Interview, Collectible, Vinyl Toys, Sofubi, Soft Vinyl, ToysVanDamned, Collector’s Edition with Max Ross By Jason C. Diaz (@ToysVanDamned)
“You have to be mindful, you know, sofubi is an expensive hobby.” I can’t argue with this sentiment, but tried to play “Devil’s advocate” in the sense of saying that all hobbies are expensive and that sofubi is art. Max responded, “As far as art goes, sofubi is a cheap hobby, as far as toys go, sofubi is not a cheap hobby. When asked which toy is his favorite, Max went into detail, saying, “At least the top three if not the number one has to be Dogura by Utsugiyo. The details are just flawless and the design is both a little intimidating and yet endearing at the same time. Next would be his Mutant Vinyl Hardcore Krampus DX, painted by RecycleC. Max explained that he had a black blank DX and that he normally doesn’t like black or clear blanks as he finds it makes it difficult to see the details of the figure.
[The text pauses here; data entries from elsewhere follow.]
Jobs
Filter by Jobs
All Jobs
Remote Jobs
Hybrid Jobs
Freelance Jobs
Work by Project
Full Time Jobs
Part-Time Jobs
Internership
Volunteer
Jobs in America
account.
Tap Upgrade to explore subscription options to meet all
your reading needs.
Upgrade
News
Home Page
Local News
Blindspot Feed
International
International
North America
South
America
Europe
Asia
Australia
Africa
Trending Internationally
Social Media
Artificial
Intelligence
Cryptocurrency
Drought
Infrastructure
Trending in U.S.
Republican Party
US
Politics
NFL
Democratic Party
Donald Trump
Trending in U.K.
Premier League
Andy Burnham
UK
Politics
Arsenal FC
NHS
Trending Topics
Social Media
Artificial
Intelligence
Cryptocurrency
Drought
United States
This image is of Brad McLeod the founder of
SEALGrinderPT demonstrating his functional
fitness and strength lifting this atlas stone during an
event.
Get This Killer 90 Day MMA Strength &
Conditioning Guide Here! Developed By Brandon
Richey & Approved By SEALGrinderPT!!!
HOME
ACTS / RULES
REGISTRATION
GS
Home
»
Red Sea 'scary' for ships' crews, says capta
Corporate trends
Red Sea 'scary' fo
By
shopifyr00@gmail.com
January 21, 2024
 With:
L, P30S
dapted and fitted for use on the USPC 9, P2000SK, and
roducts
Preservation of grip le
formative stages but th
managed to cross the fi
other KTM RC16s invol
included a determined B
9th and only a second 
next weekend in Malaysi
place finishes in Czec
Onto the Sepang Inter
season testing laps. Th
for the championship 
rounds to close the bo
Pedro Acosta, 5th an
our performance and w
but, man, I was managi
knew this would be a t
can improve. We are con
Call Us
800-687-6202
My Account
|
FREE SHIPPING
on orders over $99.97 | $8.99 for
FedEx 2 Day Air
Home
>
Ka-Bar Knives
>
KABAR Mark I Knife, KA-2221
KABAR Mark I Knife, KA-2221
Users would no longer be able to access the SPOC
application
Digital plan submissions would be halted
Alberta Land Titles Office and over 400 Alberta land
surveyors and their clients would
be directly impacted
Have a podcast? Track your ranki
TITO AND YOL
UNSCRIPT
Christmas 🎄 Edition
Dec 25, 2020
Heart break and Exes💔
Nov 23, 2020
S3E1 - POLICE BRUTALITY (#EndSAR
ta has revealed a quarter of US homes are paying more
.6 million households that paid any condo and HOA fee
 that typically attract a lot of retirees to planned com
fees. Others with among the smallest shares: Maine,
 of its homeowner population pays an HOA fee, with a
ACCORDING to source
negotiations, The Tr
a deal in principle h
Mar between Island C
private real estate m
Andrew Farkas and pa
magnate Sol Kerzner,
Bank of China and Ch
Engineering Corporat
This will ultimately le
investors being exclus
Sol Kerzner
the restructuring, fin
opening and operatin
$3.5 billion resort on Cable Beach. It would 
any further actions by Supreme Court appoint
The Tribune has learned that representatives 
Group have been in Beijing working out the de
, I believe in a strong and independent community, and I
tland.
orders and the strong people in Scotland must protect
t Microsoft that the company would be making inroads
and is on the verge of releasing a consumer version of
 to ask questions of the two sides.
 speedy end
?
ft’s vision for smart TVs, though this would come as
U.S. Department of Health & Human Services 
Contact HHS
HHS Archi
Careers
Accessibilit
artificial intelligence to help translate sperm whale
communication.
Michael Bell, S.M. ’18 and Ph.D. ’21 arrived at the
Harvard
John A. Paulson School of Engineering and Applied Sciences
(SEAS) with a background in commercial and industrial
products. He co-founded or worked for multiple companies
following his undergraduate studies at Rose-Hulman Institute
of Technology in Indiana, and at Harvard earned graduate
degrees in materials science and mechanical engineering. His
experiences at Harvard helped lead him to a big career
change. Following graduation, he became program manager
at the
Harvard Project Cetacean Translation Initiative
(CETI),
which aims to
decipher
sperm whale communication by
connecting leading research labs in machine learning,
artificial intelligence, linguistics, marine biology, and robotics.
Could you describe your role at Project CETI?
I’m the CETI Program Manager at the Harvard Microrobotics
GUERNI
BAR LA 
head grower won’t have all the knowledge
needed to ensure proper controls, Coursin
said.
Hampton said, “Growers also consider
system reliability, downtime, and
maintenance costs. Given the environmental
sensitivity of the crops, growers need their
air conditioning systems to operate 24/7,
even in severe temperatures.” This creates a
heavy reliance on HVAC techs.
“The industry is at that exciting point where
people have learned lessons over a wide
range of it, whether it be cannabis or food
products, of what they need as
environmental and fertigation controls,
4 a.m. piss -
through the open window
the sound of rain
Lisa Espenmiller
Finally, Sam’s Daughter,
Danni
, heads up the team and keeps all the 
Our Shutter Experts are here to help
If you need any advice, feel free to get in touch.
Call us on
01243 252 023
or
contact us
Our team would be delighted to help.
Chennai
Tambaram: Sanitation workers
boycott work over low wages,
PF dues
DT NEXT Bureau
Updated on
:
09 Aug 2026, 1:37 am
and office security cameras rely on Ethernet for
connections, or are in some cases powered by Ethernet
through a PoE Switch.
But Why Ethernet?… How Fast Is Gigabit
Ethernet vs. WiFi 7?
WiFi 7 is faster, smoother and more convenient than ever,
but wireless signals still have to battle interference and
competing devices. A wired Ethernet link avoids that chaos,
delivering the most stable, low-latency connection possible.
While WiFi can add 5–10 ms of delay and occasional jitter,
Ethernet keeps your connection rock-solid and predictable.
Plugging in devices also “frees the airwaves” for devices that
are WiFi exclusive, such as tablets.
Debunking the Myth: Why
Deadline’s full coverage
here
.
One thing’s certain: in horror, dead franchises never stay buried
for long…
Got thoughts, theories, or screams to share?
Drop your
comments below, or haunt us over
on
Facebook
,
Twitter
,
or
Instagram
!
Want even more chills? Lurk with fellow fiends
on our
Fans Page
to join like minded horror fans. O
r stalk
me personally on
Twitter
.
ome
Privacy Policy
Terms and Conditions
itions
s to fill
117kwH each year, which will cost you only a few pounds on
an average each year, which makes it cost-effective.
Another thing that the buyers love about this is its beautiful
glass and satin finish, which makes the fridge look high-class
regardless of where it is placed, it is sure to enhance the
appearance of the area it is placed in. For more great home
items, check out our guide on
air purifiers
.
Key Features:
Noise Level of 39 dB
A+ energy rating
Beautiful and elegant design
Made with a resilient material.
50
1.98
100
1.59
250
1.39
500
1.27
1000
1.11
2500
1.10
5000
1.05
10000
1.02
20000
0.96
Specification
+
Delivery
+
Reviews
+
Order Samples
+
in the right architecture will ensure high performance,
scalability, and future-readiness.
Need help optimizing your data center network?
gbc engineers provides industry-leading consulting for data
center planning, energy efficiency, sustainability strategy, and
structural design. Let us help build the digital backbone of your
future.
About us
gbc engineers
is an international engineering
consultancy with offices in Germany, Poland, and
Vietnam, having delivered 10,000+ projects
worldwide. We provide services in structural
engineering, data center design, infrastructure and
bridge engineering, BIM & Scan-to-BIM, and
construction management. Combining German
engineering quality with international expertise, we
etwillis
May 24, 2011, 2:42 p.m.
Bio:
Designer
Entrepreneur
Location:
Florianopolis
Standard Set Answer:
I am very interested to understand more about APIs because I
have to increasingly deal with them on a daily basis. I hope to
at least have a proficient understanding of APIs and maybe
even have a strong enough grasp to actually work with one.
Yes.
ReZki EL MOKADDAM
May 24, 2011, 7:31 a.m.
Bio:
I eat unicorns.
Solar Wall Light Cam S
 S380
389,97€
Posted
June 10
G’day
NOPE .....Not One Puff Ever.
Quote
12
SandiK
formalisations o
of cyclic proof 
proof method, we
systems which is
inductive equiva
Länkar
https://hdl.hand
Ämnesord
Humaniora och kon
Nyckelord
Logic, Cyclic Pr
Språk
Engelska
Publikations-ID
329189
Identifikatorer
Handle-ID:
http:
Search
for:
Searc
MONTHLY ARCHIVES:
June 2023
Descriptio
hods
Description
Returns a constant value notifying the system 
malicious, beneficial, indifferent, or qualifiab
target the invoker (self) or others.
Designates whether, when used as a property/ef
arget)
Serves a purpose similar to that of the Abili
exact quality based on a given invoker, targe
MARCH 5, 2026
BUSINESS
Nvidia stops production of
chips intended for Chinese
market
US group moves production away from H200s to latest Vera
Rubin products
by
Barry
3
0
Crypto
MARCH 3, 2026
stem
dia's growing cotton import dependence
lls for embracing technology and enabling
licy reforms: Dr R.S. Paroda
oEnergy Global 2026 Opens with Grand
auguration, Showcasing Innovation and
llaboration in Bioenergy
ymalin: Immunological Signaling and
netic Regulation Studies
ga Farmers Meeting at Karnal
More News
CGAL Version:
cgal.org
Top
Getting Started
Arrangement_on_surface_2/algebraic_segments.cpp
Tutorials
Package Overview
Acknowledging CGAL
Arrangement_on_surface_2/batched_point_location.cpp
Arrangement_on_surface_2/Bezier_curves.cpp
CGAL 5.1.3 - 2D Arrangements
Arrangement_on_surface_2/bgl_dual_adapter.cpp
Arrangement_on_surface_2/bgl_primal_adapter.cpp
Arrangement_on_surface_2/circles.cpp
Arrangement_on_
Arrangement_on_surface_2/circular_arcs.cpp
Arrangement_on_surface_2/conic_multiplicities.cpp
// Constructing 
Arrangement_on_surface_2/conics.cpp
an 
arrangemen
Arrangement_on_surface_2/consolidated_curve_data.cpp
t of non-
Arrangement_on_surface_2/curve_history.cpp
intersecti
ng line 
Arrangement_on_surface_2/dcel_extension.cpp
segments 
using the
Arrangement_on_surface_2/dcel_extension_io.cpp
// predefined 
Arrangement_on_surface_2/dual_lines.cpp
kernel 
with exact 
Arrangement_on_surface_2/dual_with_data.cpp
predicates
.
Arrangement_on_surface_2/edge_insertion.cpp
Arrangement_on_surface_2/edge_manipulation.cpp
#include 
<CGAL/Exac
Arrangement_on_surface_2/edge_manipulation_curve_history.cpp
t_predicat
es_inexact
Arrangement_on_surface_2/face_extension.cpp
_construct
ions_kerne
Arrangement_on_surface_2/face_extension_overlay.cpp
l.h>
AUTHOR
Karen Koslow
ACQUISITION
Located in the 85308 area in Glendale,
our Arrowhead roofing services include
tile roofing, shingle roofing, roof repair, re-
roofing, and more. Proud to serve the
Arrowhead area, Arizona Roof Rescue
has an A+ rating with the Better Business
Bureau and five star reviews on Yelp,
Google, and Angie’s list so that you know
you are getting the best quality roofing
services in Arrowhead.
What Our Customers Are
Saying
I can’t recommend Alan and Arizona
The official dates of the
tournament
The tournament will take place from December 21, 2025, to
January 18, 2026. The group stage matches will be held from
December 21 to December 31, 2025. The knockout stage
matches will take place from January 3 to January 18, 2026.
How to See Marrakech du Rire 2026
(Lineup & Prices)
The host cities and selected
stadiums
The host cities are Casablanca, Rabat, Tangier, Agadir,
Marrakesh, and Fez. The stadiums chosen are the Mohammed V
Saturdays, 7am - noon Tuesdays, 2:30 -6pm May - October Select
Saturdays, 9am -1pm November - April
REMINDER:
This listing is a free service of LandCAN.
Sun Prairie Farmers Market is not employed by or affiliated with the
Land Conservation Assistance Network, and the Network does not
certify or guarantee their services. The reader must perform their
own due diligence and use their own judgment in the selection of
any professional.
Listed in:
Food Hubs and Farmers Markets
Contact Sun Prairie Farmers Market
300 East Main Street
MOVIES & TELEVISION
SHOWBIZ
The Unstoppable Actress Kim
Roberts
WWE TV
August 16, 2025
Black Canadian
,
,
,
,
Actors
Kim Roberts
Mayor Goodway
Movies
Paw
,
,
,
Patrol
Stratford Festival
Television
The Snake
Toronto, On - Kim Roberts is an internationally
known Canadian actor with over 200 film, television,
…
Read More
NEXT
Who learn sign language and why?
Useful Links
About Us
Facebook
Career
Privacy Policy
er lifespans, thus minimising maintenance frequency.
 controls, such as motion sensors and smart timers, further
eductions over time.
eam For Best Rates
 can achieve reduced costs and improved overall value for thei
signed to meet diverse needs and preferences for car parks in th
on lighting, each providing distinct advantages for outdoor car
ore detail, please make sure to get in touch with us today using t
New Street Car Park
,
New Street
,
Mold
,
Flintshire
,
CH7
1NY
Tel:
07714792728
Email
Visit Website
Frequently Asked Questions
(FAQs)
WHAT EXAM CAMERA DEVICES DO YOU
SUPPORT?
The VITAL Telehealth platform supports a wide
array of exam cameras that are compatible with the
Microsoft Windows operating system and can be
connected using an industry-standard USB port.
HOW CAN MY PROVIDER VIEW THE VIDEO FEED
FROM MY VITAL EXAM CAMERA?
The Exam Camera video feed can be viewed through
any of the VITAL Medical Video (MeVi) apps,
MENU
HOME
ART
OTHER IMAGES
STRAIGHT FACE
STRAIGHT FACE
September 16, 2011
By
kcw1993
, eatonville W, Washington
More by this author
Max said he would consider RecycleC to be his favorite painter and that MVH is his favorite maker.

Interview, Collectible, Vinyl Toys, Sofubi, Soft Vinyl, ToysVanDamned, Collector’s Edition with Max Ross By Jason C. Diaz (@ToysVanDamned)
In conclusion, I wanted to leave us all with Max’s thoughts on displaying your collection. I mentioned earlier how impressive his presentation is and find his ideas on the subject to be inspiring, to say the least. “I try to make my displays not look too crowded, that’s also why it’s important to not have too much.” You’ll notice there’s pretty fairly even spacing around the room. I don’t want to take away from how beautiful all the toys are, I’m passionate about these toys, I love these toys. You see a lot of people with very densely packed collections and it makes me kind of sad. If you have a figure all the way in the back behind other figures the same height, how can you even,.. it’s just an item stuffed in a cabinet at that point. Are you really loving and appreciating that item,.. maybe you are. I can’t tell people the right or the wrong way but for me I like them evenly spaced out, not too cluttered so every piece can shine on its own merits.”